# EXERCISE PROMPT
Report back every line below that carries the word "account".

•••••

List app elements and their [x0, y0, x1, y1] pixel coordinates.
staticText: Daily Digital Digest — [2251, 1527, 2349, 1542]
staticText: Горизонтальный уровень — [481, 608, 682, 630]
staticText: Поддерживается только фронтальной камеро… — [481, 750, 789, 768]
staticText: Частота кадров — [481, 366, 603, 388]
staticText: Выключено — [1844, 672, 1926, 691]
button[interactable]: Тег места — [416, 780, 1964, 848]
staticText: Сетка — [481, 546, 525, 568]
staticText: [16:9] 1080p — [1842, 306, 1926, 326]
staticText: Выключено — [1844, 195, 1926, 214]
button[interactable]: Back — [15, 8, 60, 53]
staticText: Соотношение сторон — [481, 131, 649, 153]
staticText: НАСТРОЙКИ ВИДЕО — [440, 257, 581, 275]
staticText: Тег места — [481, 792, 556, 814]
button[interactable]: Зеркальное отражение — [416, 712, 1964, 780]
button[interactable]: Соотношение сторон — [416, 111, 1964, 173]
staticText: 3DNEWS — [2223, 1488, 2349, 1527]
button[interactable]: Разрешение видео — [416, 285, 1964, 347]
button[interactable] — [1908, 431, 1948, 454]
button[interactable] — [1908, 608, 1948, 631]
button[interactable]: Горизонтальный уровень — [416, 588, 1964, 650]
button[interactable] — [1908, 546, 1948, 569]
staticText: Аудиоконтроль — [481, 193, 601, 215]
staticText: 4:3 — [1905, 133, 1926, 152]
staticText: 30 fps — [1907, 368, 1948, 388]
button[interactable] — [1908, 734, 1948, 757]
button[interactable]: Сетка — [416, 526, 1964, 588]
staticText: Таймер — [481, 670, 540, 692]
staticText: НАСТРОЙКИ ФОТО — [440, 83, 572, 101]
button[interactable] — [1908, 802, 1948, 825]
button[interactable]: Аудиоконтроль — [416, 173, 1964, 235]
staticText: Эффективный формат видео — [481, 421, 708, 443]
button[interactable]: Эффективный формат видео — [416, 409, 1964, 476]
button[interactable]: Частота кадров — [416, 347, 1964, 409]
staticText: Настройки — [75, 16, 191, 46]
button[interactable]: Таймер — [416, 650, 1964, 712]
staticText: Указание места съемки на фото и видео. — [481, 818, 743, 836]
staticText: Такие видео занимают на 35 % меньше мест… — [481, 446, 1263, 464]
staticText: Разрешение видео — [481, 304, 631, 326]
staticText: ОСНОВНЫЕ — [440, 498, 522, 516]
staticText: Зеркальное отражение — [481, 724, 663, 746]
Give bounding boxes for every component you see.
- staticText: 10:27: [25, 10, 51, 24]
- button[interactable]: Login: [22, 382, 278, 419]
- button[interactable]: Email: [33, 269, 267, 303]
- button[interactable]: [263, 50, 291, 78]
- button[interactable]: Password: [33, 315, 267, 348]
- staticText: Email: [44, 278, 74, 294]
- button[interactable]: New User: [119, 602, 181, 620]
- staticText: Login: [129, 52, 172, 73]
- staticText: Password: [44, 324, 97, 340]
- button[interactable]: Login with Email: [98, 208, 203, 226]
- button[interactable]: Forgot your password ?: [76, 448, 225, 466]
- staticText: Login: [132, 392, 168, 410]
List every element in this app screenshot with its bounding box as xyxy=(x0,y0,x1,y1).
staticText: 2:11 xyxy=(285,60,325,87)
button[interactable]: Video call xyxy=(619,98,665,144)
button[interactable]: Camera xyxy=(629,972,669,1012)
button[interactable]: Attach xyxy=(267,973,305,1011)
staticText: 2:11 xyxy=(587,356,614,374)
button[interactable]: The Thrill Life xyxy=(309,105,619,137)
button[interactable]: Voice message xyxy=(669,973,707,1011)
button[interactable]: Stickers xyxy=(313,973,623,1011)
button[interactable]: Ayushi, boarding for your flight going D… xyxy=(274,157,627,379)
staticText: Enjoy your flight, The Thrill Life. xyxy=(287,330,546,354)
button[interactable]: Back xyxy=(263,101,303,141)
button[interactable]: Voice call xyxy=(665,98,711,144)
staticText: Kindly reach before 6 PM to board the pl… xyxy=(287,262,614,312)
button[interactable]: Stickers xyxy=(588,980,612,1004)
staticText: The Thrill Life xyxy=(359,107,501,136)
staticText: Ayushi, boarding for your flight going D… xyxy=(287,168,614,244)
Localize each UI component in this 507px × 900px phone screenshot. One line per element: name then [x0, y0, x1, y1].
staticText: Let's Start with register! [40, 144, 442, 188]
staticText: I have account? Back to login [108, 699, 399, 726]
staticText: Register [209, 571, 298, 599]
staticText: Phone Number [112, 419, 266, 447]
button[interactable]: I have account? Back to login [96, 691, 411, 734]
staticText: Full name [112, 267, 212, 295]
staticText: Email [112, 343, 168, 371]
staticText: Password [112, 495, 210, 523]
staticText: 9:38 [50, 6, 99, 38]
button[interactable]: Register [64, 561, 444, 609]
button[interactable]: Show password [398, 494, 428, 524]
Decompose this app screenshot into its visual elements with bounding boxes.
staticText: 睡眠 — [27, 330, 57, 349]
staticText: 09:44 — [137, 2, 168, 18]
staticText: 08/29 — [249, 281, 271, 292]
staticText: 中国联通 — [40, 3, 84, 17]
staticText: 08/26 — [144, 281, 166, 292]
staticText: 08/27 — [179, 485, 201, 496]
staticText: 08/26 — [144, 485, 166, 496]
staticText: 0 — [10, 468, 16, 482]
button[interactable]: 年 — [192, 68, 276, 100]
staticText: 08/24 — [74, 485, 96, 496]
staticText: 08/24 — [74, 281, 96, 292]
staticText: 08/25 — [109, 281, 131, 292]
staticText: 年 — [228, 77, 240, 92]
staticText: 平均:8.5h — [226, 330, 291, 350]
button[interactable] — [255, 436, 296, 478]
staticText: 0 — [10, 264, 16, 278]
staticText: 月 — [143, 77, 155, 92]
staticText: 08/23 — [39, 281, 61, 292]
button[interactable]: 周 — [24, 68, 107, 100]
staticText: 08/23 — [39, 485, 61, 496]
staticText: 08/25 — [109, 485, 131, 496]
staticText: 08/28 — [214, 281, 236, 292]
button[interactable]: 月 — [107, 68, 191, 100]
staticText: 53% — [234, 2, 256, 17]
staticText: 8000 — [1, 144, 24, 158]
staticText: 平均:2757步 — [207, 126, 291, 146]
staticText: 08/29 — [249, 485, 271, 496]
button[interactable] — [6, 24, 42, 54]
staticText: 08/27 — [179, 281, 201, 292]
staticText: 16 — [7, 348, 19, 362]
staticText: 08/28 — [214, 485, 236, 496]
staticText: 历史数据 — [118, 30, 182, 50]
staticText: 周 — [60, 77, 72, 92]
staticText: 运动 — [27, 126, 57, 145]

•••••

# FINISHED TASK
staticText: I have account? Back to login [108, 699, 399, 726]
button[interactable]: I have account? Back to login [96, 691, 411, 734]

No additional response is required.